The IL-5 inhibitor set for European approval to treat severe eosinophilic asthma

AZ

AstraZeneca has taken a step closer to re-invigorating its respiratory business with a positive opinion in the EU for benralizumab, its IL-5 inhibitor for severe asthma.

The Committee for Medicinal Products for Human Use (CHMP) backed approval of benralizumab at its committee meeting late last week as an add-on maintenance treatment for severe eosinophilic asthma in patients who can’t control symptoms using high-dose inhaled corticosteroids plus long-acting beta agonist drugs.

In trials, benralizumab achieved up to 51% reduction in the annual asthma exacerbations rate (AERR) versus placebo, with 75% of patients on the drug reducing their use of oral corticosteroids – which are linked to potentially serious side effects if used over a protracted period – and around half (52%) able to do away with them altogether.

AZ is vying to make the drug the third IL-5 inhibitor to reach the market for severe asthma after GlaxoSmithKline’s Nucala (mepolizumab) and Teva’s Cinqaero (reslizumab), and says benralizumab is “the first respiratory biologic with an eight-week maintenance dosing schedule”.

Despite a third-to-market position, AZ chief medical officer Sean Bohen said: “Benralizumab has the potential to make a real difference to patients with its combination of efficacy, speed of onset, convenience and the ability to reduce oral steroid use.”

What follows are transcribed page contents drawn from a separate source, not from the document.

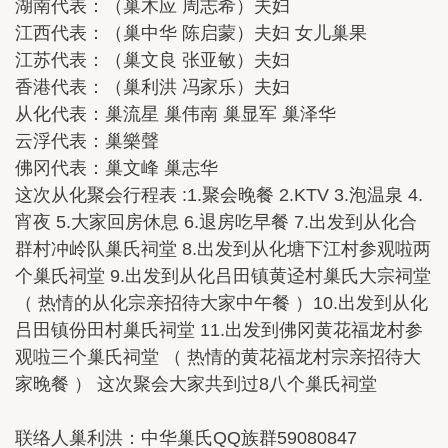
湖南代表：（巢木应 周志希）夫妇
江西代表：（巢中华 陈启蒙）夫妇 女儿巢果
江苏代表：（巢文良 张亚敏）夫妇
香港代表：（巢利洪 冯家乐）夫妇
从化代表：巢流星 巢伟南 巢显军 巢泽华
云浮代表：巢樂聲
佛冈代表：巢文峰 巢志华
这次从化聚会行程表 :1.聚会晚餐 2.KTV 3.泡温泉 4.
宵夜 5.大家回房休息 6.退房吃早餐 7.出发到从化合
群村冲岭队巢氏祠堂 8.出发到从化塘下江村参观啦两
个巢氏祠堂 9.出发到从化吕田镇黄迳村巢氏大宗祠堂
（ 热情的从化宗亲招待大家中午餐 ）10.出发到从化
吕田镇份田村巢氏祠堂 11.出发到佛冈黄花福龙村参
观啦三个巢氏祠堂 （ 热情的黄花福龙村宗亲招待大
家晚餐 ） 这次聚会大家共到过8八个巢氏祠堂
联络人巢利洪：中华巢氏QQ族群59080847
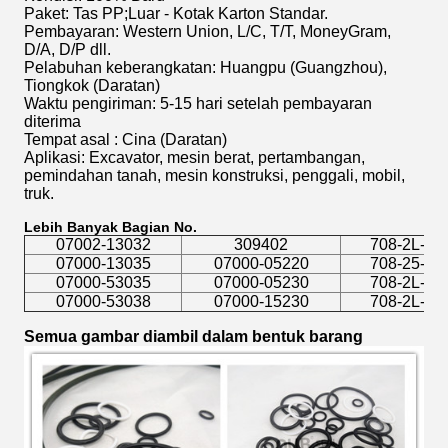
Paket: Tas PP;Luar - Kotak Karton Standar.
Pembayaran: Western Union, L/C, T/T, MoneyGram,
D/A, D/P dll.
Pelabuhan keberangkatan: Huangpu (Guangzhou),
Tiongkok (Daratan)
Waktu pengiriman: 5-15 hari setelah pembayaran
diterima
Tempat asal
: Cina (Daratan)
Aplikasi: Excavator, mesin berat, pertambangan,
pemindahan tanah, mesin konstruksi, penggali, mobil,
truk.
Lebih Banyak Bagian No.
07002-13032
309402
708-2L-23
07000-13035
07000-05220
708-25-04
07000-53035
07000-05230
708-2L-23
07000-53038
07000-15230
708-2L-23
Semua gambar diambil dalam bentuk barang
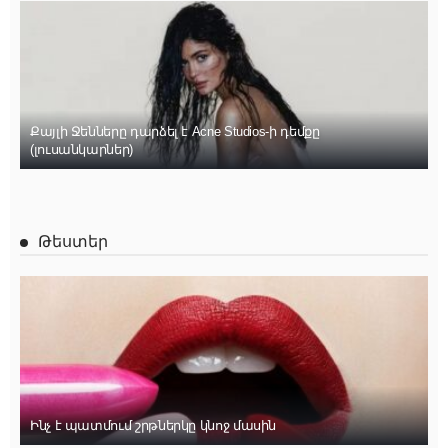
Քայլի Ջենները դարձել է Acne Studios-ի դեմքը
(լուսանկարներ)
Թեստեր
Ինչ է պատմում շրթներկը կնոջ մասին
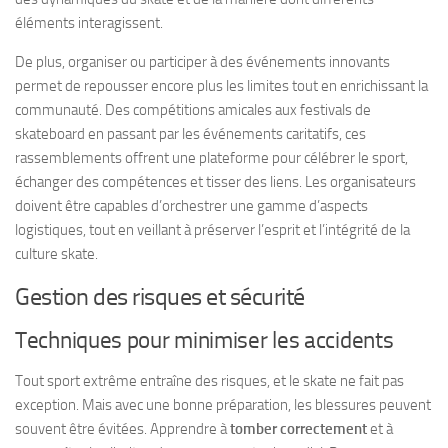
éléments interagissent.
De plus, organiser ou participer à des événements innovants
permet de repousser encore plus les limites tout en enrichissant la
communauté. Des compétitions amicales aux festivals de
skateboard en passant par les événements caritatifs, ces
rassemblements offrent une plateforme pour célébrer le sport,
échanger des compétences et tisser des liens. Les organisateurs
doivent être capables d’orchestrer une gamme d’aspects
logistiques, tout en veillant à préserver l’esprit et l’intégrité de la
culture skate.
Gestion des risques et sécurité
Techniques pour minimiser les accidents
Tout sport extrême entraîne des risques, et le skate ne fait pas
exception. Mais avec une bonne préparation, les blessures peuvent
souvent être évitées. Apprendre à
tomber correctement
et à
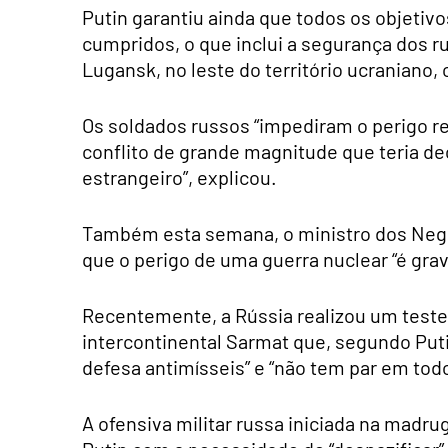
Putin garantiu ainda que todos os objetiv
cumpridos, o que inclui a segurança dos r
Lugansk, no leste do território ucraniano
Os soldados russos “impediram o perigo re
conflito de grande magnitude que teria dec
estrangeiro”, explicou.
Também esta semana, o ministro dos Negóc
que o perigo de uma guerra nuclear “é grav
Recentemente, a Rússia realizou um teste
intercontinental Sarmat que, segundo Put
defesa antimísseis” e “não tem par em tod
A ofensiva militar russa iniciada na madrug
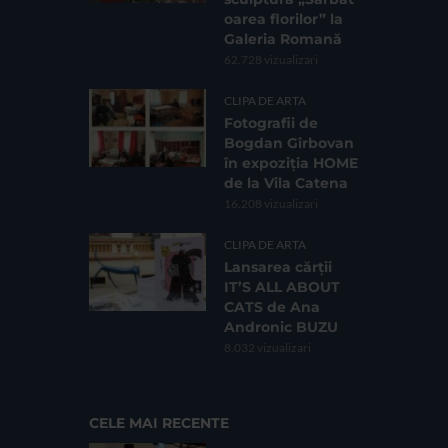
oarea florilor” la
Galeria Romană
62.728 vizualizari
CLIPA DE ARTA
Fotografii de
Bogdan Gîrbovan
în expoziția HOME
de la Vila Catena
16.208 vizualizari
CLIPA DE ARTA
Lansarea cărții
IT’S ALL ABOUT
CATS de Ana
Andronic BUZU
8.032 vizualizari
CELE MAI RECENTE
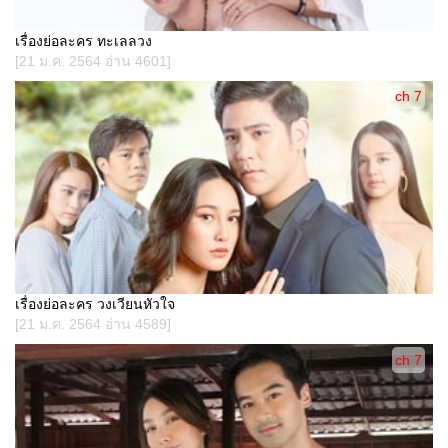
เรื่องย่อละคร ทะเลลวง
[21 ม.ค. 2564 อ่าน 4601]
ch 7
เรื่องย่อละคร วงเวียนหัวใจ
[21 ม.ค. 2564 อ่าน 4589]
ch 7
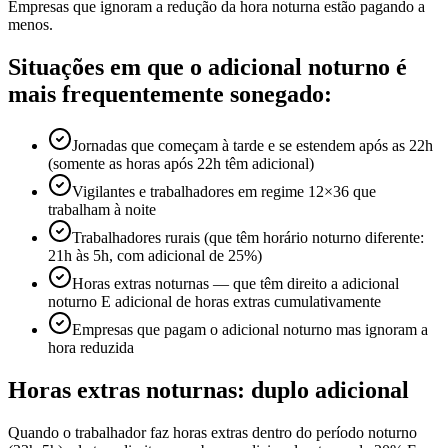
Empresas que ignoram a redução da hora noturna estão pagando a
menos.
Situações em que o adicional noturno é
mais frequentemente sonegado:
Jornadas que começam à tarde e se estendem após as 22h
(somente as horas após 22h têm adicional)
Vigilantes e trabalhadores em regime 12×36 que
trabalham à noite
Trabalhadores rurais (que têm horário noturno diferente:
21h às 5h, com adicional de 25%)
Horas extras noturnas — que têm direito a adicional
noturno E adicional de horas extras cumulativamente
Empresas que pagam o adicional noturno mas ignoram a
hora reduzida
Horas extras noturnas: duplo adicional
Quando o trabalhador faz horas extras dentro do período noturno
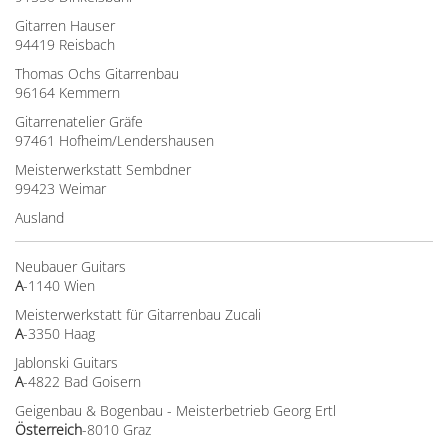
Gitarren Hauser
94419 Reisbach
Thomas Ochs Gitarrenbau
96164 Kemmern
Gitarrenatelier Gräfe
97461 Hofheim/Lendershausen
Meisterwerkstatt Sembdner
99423 Weimar
Ausland
Neubauer Guitars
A
-1140 Wien
Meisterwerkstatt für Gitarrenbau Zucali
A
-3350 Haag
Jablonski Guitars
A
-4822 Bad Goisern
Geigenbau & Bogenbau - Meisterbetrieb Georg Ertl
Österreich
-8010 Graz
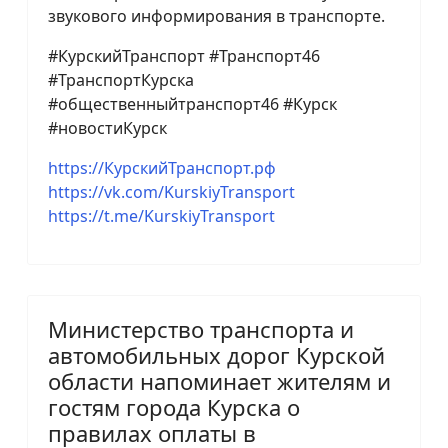
звукового информирования в транспорте.
#КурскийТранспорт #Транспорт46
#ТранспортКурска
#общественныйтранспорт46 #Курск
#новостиКурск
https://КурскийТранспорт.рф
https://vk.com/KurskiyTransport
https://t.me/KurskiyTransport
Министерство транспорта и
автомобильных дорог Курской
области напоминает жителям и
гостям города Курска о
правилах оплаты в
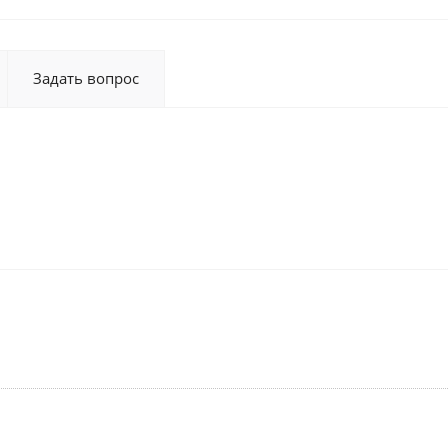
Задать вопрос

Nucala has got off to a fair start in the market, bringing in £213m ($279m) for GSK in the first nine months of the year, while Teva did not break out sales of its drug in its third quarter results statement. AZ will be hoping benralizumab’s profile will help it catch the leaders, despite an increasingly competitive landscape in severe asthma.

Benralizumab has assumed much greater importance for the company since IL-13 inhibitor tralokinumab – another severe asthma candidate – failed two phase III trials. The drugmaker has also a third asthma hopeful – Amgen-partnered thymic stromal lymphopoietin (TSLP) targeting antibody tezepelumab – which aced phase II trials in asthma but flunked a phase III trial earlier this month in atopic dermatitis.

Last year AZ’s respiratory pipeline suffered another setback after the company halted a phase IIa trial of a Synairgen-partnered inhaled interferon beta formulation (AZD9412) for asthma, deciding it was unlikely to give conclusive results.